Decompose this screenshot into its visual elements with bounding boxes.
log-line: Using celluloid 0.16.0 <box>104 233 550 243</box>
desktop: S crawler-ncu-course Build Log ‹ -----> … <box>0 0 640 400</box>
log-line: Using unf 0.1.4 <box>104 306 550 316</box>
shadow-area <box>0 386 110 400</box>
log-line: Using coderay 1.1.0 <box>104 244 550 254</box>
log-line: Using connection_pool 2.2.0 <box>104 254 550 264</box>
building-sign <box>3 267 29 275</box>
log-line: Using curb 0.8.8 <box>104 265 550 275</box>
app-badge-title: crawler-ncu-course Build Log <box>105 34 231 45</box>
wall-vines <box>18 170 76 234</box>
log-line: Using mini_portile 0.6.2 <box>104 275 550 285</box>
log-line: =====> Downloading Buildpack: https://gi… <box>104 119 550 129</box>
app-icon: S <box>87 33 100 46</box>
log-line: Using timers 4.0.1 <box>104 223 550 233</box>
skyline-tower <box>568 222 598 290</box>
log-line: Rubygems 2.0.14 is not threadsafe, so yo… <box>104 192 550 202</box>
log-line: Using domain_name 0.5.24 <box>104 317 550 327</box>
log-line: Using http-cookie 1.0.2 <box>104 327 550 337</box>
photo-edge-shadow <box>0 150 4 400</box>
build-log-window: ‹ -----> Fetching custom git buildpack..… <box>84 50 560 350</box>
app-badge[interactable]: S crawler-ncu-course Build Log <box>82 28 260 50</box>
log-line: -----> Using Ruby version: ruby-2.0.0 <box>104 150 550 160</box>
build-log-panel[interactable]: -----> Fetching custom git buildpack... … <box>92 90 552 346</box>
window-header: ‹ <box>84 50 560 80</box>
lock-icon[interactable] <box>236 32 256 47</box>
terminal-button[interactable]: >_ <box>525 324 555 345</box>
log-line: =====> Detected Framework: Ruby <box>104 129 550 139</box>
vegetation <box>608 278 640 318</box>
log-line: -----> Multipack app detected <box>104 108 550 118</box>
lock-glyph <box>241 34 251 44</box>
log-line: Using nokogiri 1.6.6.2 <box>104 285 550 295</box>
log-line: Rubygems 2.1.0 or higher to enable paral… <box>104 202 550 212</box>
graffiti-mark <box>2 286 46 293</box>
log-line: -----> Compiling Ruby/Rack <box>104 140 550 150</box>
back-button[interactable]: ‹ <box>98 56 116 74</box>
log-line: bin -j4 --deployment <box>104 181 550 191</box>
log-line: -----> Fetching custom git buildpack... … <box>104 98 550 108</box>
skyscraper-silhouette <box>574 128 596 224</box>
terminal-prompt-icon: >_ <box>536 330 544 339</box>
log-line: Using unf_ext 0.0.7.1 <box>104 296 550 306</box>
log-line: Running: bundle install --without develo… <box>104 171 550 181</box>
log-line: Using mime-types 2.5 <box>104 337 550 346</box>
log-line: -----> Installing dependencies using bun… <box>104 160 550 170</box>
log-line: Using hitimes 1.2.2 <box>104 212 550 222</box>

####################

[Your task] Generate a verbatim printout of all the entries.

[Answer to this exercise]
Decompose this screenshot into its visual elements with bounding boxes.
log-line: Using celluloid 0.16.0 <box>104 233 550 243</box>
desktop: S crawler-ncu-course Build Log ‹ -----> … <box>0 0 640 400</box>
log-line: Using unf 0.1.4 <box>104 306 550 316</box>
shadow-area <box>0 386 110 400</box>
log-line: Using coderay 1.1.0 <box>104 244 550 254</box>
log-line: Using connection_pool 2.2.0 <box>104 254 550 264</box>
building-sign <box>3 267 29 275</box>
log-line: Using curb 0.8.8 <box>104 265 550 275</box>
app-badge-title: crawler-ncu-course Build Log <box>105 34 231 45</box>
wall-vines <box>18 170 76 234</box>
log-line: Using mini_portile 0.6.2 <box>104 275 550 285</box>
log-line: =====> Downloading Buildpack: https://gi… <box>104 119 550 129</box>
app-icon: S <box>87 33 100 46</box>
log-line: Using timers 4.0.1 <box>104 223 550 233</box>
skyline-tower <box>568 222 598 290</box>
log-line: Rubygems 2.0.14 is not threadsafe, so yo… <box>104 192 550 202</box>
log-line: Using domain_name 0.5.24 <box>104 317 550 327</box>
log-line: Using http-cookie 1.0.2 <box>104 327 550 337</box>
photo-edge-shadow <box>0 150 4 400</box>
build-log-window: ‹ -----> Fetching custom git buildpack..… <box>84 50 560 350</box>
app-badge[interactable]: S crawler-ncu-course Build Log <box>82 28 260 50</box>
log-line: -----> Using Ruby version: ruby-2.0.0 <box>104 150 550 160</box>
build-log-panel[interactable]: -----> Fetching custom git buildpack... … <box>92 90 552 346</box>
window-header: ‹ <box>84 50 560 80</box>
lock-icon[interactable] <box>236 32 256 47</box>
terminal-button[interactable]: >_ <box>525 324 555 345</box>
log-line: =====> Detected Framework: Ruby <box>104 129 550 139</box>
vegetation <box>608 278 640 318</box>
log-line: -----> Multipack app detected <box>104 108 550 118</box>
lock-glyph <box>241 34 251 44</box>
log-line: Using nokogiri 1.6.6.2 <box>104 285 550 295</box>
log-line: Rubygems 2.1.0 or higher to enable paral… <box>104 202 550 212</box>
graffiti-mark <box>2 286 46 293</box>
log-line: -----> Compiling Ruby/Rack <box>104 140 550 150</box>
back-button[interactable]: ‹ <box>98 56 116 74</box>
log-line: bin -j4 --deployment <box>104 181 550 191</box>
log-line: -----> Fetching custom git buildpack... … <box>104 98 550 108</box>
skyscraper-silhouette <box>574 128 596 224</box>
terminal-prompt-icon: >_ <box>536 330 544 339</box>
log-line: Using unf_ext 0.0.7.1 <box>104 296 550 306</box>
log-line: Running: bundle install --without develo… <box>104 171 550 181</box>
log-line: Using mime-types 2.5 <box>104 337 550 346</box>
log-line: -----> Installing dependencies using bun… <box>104 160 550 170</box>
log-line: Using hitimes 1.2.2 <box>104 212 550 222</box>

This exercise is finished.